It’s a game that has introduced many generations to the joys of construction and continues to bring adults back to childhood. Yet, more than ninety years after its creation, the famous game continues to innovate to include more children in these nostalgic memories.
Last September, the Swedish toy brand launched a braille brick kit to allow blind or visually impaired children to learn this writing system while having fun. Unlike a regular brick, the nubs are placed to correspond to the numbers and letters of the Braille alphabet. The correspondence is also printed on each piece allowing blind and sighted children to learn braille together through a fun game.
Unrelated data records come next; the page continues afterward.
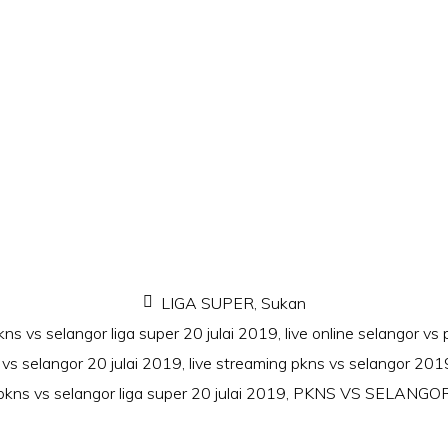
LIGA SUPER
,
Sukan
pkns vs selangor liga super 20 julai 2019
,
live online selangor v
vs selangor 20 julai 2019
,
live streaming pkns vs selangor 201
pkns vs selangor liga super 20 julai 2019
,
PKNS VS SELANGO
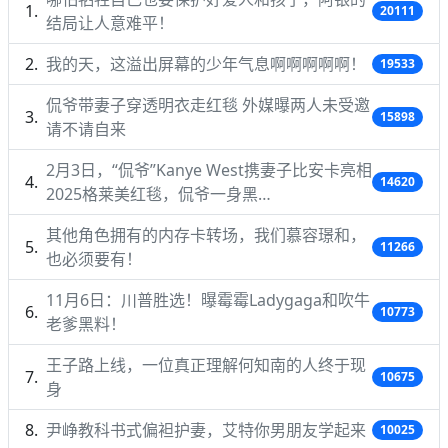
20111
结局让人意难平！
我的天，这溢出屏幕的少年气息啊啊啊啊啊！
19533
侃爷带妻子穿透明衣走红毯 外媒曝两人未受邀
15898
请不请自来
2月3日，“侃爷”Kanye West携妻子比安卡亮相
14620
2025格莱美红毯，侃爷一身黑…
其他角色拥有的内存卡转场，我们慕容璟和，
11266
也必须要有！
11月6日：川普胜选！曝霉霉Ladygaga和吹牛
10773
老爹黑料！
王子路上线，一位真正理解何知南的人终于现
10675
身
尹峥教科书式偏袒护妻，艾特你男朋友学起来
10025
A fun pedagogy supported by Lego which has also put online a series of game aids to teach players “to orient, attach and stack the bricks through games”, specifies the brand. Among the games offered, the famous “Rock-Paper-Scissors”.
Only 15% of blind people read braille
An initiative far from being superfluous when we know that mastery of this code, the only tool for learning to read and write for the visually impaired, is still little shared. Indeed, between 1.7 and 2 million people are visually impaired in mainland France, according to figures provided by the Federation of the Blind of France. Among them, around 15%, or between 255,000 and 300,000 people, read Braille.
This Lego kit has also been distributed free of charge within specialized schools since 2019. Faced with positive feedback from parents, caregivers, children and educators, the game brand wanted to market it to expand the number of beneficiaries. The only losers in the story: the parents who will certainly continue to step on a Lego piece carelessly left on the ground by the children!